**TASK BRIEF:**
Your answer should be the records again, unchanged in wording and free of images.

**DATA LISTING:**
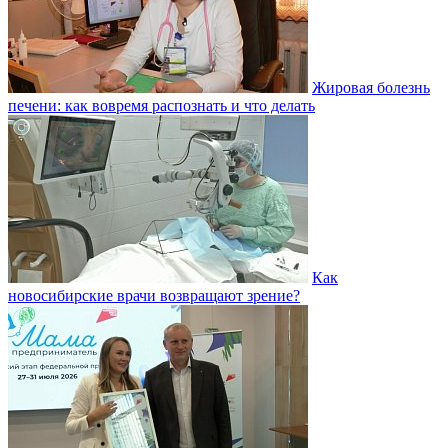
Жировая болезнь
печени: как вовремя распознать и что делать
Как
новосибирские врачи возвращают зрение?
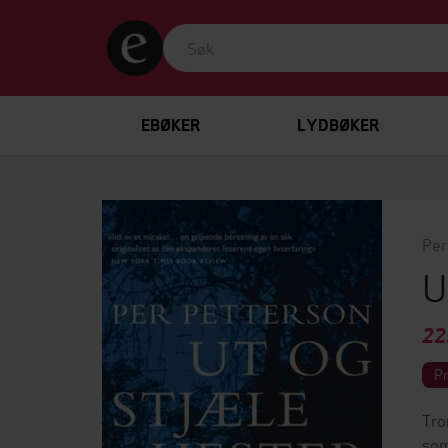
EBØKER
LYDBØKER
Per
U
22
P
Tro
som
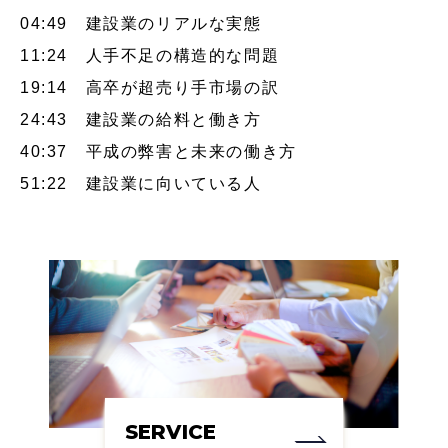
04:49 建設業のリアルな実態
11:24 人手不足の構造的な問題
19:14 高卒が超売り手市場の訳
24:43 建設業の給料と働き方
40:37 平成の弊害と未来の働き方
51:22 建設業に向いている人
SERVICE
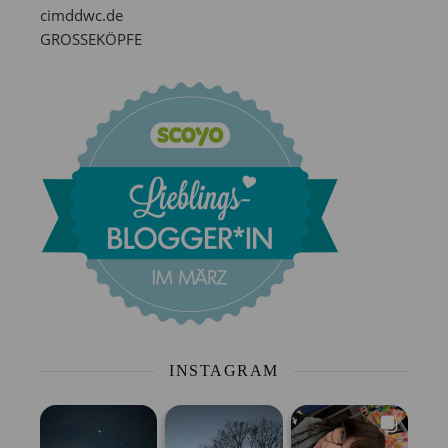
cimddwc.de
GROSSEKÖPFE
INSTAGRAM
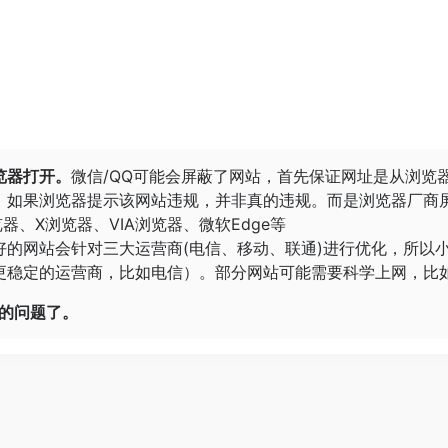
览器打开。
微信/QQ可能会屏蔽了网站，首先保证网址是从浏览
。
如果浏览器提示该网站违规，并非真的违规。而是浏览器厂商
览器
、
X浏览器
、
VIA浏览器
、
微软Edge
等
好的网站会针对三大运营商(电信、移动、联通)进行优化，所以
稳定的运营商，比如电信）。部分网站可能需要科学上网，比如G
开的问题了。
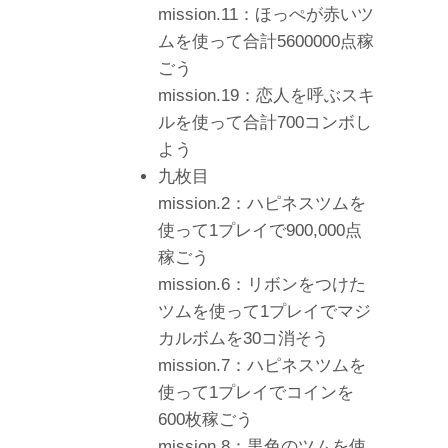
mission.11：ほっぺが赤いツ
ムを使って合計5600000点稼
ごう
mission.19：恋人を呼ぶスキ
ルを使って合計700コンボし
よう
九枚目
mission.2：ハピネスツムを
使って1プレイで900,000点
稼ごう
mission.6：リボンをつけた
ツムを使って1プレイでマジ
カルボムを30コ消そう
mission.7：ハピネスツムを
使って1プレイでコインを
600枚稼ごう
mission.8：黒色のツムを使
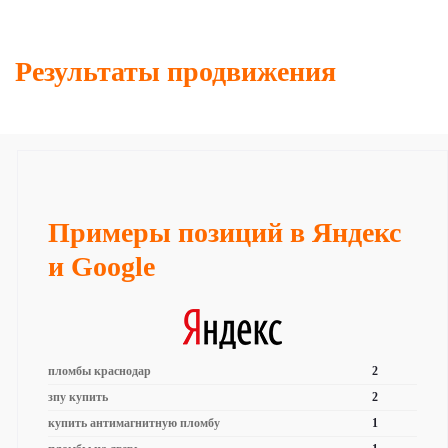
Результаты продвижения
Примеры позиций в Яндекс
и Google
пломбы краснодар
2
зпу купить
2
купить антимагнитную пломбу
1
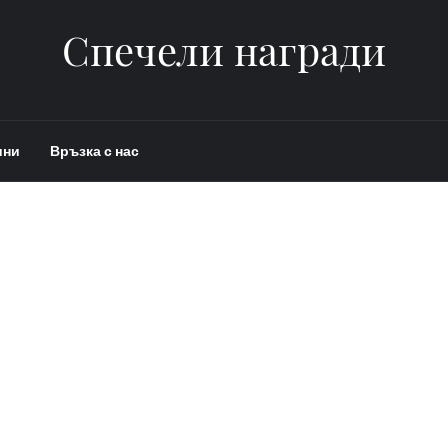
Спечели награди
ини
Връзка с нас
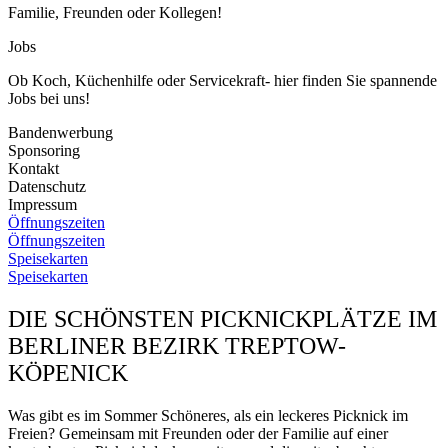
Familie, Freunden oder Kollegen!
Jobs
Ob Koch, Küchenhilfe oder Servicekraft- hier finden Sie spannende
Jobs bei uns!
Bandenwerbung
Sponsoring
Kontakt
Datenschutz
Impressum
Öffnungszeiten
Öffnungszeiten
Speisekarten
Speisekarten
DIE SCHÖNSTEN PICKNICKPLÄTZE IM
BERLINER BEZIRK TREPTOW-
KÖPENICK
Was gibt es im Sommer Schöneres, als ein leckeres Picknick im
Freien? Gemeinsam mit Freunden oder der Familie auf einer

**RESPONSE:**
Жировая болезнь
печени: как вовремя распознать и что делать
Как
новосибирские врачи возвращают зрение?
EBØKER
LYDBØKER
Per
U
22
P
Tro
som
04:49 建設業のリアルな実態
11:24 人手不足の構造的な問題
19:14 高卒が超売り手市場の訳
24:43 建設業の給料と働き方
40:37 平成の弊害と未来の働き方
51:22 建設業に向いている人
SERVICE
cimddwc.de
GROSSEKÖPFE
INSTAGRAM
览器打开。
微信/QQ可能会屏蔽了网站，首先保证网址是从浏览
。
如果浏览器提示该网站违规，并非真的违规。而是浏览器厂商
览器
、
X浏览器
、
VIA浏览器
、
微软Edge
等
好的网站会针对三大运营商(电信、移动、联通)进行优化，所以
稳定的运营商，比如电信）。部分网站可能需要科学上网，比如G
开的问题了。
mission.11：ほっぺが赤いツ
ムを使って合計5600000点稼
ごう
mission.19：恋人を呼ぶスキ
ルを使って合計700コンボし
よう
九枚目
mission.2：ハピネスツムを
使って1プレイで900,000点
稼ごう
mission.6：リボンをつけた
ツムを使って1プレイでマジ
カルボムを30コ消そう
mission.7：ハピネスツムを
使って1プレイでコインを
600枚稼ごう
mission.8：黒色のツムを使
Результаты продвижения
Примеры позиций в Яндекс
и Google
пломбы краснодар
2
зпу купить
2
купить антимагнитную пломбу
1
Спечели награди
ини
Връзка с нас
Familie, Freunden oder Kollegen!
Jobs
Ob Koch, Küchenhilfe oder Servicekraft- hier finden Sie spannende
Jobs bei uns!
Bandenwerbung
Sponsoring
Kontakt
Datenschutz
Impressum
Öffnungszeiten
Öffnungszeiten
Speisekarten
Speisekarten
DIE SCHÖNSTEN PICKNICKPLÄTZE IM
BERLINER BEZIRK TREPTOW-
KÖPENICK
Was gibt es im Sommer Schöneres, als ein leckeres Picknick im
Freien? Gemeinsam mit Freunden oder der Familie auf einer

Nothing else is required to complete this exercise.